In that zero-sum world, retention is everything and it gets progressively expensive as we need to provide more value or cut fees in order to capture more clients than we lose. Many advisors have already scaled back their compensation, reducing the resources available to expand the service platform.

National Advisors Trust recognizes that competing on fees is a race to oblivion. The more crowded the marketplace gets, the faster that race will result in forced consolidation and ultimately a world of utility providers.

That’s not what Combs wants. Growing the service network is not just about scale for its own sake. The objective is to strengthen and support as many advisors as possible in order to get better outcomes for everyone.

Beyond the winner-take-all world

A stronger industry can actually mean more money to go around.
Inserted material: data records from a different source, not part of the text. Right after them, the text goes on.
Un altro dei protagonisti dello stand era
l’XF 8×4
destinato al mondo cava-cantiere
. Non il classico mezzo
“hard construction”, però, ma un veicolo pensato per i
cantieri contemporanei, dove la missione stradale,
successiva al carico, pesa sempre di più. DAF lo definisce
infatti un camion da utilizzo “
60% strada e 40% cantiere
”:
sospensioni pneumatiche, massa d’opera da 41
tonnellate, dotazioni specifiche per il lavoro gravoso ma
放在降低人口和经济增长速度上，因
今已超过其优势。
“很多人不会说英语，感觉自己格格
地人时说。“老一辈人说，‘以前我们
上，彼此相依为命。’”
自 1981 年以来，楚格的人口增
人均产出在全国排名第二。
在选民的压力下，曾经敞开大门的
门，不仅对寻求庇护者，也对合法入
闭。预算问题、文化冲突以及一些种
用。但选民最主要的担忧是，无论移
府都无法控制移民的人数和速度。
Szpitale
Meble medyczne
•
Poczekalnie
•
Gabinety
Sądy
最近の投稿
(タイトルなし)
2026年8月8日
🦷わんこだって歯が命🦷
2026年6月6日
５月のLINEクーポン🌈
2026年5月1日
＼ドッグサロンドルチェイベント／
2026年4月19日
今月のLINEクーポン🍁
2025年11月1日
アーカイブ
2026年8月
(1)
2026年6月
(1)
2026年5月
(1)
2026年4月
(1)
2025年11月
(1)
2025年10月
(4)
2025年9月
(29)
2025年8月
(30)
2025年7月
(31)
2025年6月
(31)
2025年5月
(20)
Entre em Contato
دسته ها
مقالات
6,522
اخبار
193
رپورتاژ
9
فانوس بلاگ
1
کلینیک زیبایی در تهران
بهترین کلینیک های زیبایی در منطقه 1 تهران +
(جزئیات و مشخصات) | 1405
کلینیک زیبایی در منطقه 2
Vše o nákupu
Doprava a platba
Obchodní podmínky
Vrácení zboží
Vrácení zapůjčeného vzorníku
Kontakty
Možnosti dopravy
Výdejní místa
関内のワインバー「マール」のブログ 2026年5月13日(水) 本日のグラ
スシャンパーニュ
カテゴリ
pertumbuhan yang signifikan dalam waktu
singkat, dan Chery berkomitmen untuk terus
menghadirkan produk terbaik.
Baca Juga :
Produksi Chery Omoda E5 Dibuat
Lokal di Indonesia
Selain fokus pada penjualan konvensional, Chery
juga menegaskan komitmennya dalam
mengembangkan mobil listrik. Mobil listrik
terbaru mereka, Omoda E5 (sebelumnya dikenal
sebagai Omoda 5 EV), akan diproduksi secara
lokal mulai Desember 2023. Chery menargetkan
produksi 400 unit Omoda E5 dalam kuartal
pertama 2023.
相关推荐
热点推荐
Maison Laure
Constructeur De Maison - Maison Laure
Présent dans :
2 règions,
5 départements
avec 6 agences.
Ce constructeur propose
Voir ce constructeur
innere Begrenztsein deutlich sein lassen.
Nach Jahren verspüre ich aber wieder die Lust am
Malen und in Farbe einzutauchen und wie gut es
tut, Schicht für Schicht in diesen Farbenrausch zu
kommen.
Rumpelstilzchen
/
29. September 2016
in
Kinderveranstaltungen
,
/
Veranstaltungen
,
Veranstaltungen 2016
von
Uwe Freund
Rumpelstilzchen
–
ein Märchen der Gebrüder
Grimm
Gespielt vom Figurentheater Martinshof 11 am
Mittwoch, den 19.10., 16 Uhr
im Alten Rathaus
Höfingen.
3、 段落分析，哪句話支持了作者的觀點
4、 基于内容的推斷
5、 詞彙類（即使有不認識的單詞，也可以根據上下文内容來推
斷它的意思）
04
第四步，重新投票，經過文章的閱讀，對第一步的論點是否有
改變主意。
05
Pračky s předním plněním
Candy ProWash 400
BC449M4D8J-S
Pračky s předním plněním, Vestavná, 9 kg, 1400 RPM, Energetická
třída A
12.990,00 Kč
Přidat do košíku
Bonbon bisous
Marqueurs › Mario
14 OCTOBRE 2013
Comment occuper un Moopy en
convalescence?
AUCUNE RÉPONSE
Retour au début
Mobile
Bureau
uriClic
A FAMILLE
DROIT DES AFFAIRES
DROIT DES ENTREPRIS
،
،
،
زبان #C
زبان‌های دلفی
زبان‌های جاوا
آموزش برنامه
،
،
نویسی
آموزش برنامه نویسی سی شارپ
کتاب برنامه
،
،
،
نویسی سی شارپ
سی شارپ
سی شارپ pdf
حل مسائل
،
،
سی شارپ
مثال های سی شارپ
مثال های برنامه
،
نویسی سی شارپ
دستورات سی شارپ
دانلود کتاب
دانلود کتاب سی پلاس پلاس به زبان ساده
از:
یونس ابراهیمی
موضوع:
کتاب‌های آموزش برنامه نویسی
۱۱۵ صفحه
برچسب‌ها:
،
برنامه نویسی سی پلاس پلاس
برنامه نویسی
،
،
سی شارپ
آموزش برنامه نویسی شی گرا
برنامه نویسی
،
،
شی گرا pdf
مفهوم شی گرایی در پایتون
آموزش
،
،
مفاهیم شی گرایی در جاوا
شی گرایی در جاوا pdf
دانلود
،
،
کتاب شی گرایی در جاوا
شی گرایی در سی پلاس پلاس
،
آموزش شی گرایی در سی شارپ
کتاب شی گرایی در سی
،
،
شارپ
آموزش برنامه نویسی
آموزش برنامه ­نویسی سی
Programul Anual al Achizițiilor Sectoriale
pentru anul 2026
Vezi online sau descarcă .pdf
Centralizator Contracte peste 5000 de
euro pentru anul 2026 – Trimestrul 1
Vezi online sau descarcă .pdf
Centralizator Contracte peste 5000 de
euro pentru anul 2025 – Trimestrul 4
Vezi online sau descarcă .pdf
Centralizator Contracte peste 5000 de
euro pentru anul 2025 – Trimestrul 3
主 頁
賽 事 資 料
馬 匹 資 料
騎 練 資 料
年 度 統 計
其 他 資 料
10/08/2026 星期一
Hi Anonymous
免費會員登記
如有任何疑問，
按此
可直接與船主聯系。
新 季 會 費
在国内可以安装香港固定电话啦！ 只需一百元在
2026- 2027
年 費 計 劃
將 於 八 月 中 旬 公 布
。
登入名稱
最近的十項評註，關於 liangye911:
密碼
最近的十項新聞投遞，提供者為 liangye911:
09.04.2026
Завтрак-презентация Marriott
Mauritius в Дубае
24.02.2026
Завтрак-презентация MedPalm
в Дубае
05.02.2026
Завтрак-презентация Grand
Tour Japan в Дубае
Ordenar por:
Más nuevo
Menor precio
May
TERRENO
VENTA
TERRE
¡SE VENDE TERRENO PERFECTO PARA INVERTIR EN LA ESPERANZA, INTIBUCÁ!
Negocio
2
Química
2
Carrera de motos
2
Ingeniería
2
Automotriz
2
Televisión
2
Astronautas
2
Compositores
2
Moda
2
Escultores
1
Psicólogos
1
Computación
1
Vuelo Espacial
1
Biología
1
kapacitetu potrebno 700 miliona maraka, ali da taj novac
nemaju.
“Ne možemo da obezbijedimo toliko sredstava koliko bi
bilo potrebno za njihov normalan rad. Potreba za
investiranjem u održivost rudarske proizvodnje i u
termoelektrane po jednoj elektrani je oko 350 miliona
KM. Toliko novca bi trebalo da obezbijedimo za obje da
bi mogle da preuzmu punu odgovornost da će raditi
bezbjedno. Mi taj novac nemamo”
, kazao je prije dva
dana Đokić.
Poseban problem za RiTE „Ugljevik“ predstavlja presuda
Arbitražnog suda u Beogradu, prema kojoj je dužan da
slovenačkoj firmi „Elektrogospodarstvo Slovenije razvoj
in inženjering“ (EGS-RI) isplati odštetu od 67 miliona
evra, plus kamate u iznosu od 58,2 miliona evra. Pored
After all, very few advisors even incorporate trust and estate planning into their day-to-day client relationships. This is still exotic territory for many.

But for Combs, reconceptualizing the “client” in multi-generational terms becomes the foundation of a new approach to financial planning. In this model, the trust is the client and individual beneficiaries fit into that framework.

The more the advisor focuses on the trust, the easier retention gets. Individual clients are fickle. When the trust documents spell out who will manage the money, that AUM can remain in place for decades if not centuries.

And once that AUM is assured, the advisor can relax a little. Competition becomes more of a one-sided process of prospecting accounts away from rivals while remaining confident that the trusts are a lot stickier than individual accounts.

A more relaxed advisor can look toward the future, dream big again. There’s room in that world for strategic planning, business development, figuring out what the service platform of tomorrow looks like and where the partners fit in.

I could talk a lot about how that world works and how good it feels after a decade of jumping at hypotheticals. But that’s me. You’ll chart your own destiny, provided of course that you manage to lift your gaze from the day-to-day grind.

The important thing here is that Jim Combs and his team already have their eyes on that future. They’re building a new financial planning orientation that in many ways inverts all our assumptions on how wealth relationships should work.

It starts with the ultra-long-term view. That provides both confidence and resilience.

The alternative is remaining a hostage to disruption. Winners will consolidate. Technology leaders will build their own new markets and cannibalize legacy channels. People who are unwilling to play to win are planning for a life of (at best) slow attrition.

“The emergence of platform providers and digital marketplaces, the formation of mega-RIAs, breakaway advisors seeking independence and entrepreneurship, the race of trading fees to zero, and the convergence of intermediary channels are some of the powerful forces reshaping the industry,” Combs predicts.

“These changes will test the strength and integrity of business models and relationships for all industry participants.”

In other words, it’s going to be interesting times. You can embrace the opportunities and try to build something great, or you’re free to get ready for retirement.

Life is too short to spend drifting. And after a decade of drift, I’m eager to see what you can do. So is Combs. National Advisors Trust was chartered by advisors who saw a brighter future ahead. It’s here to share that vision.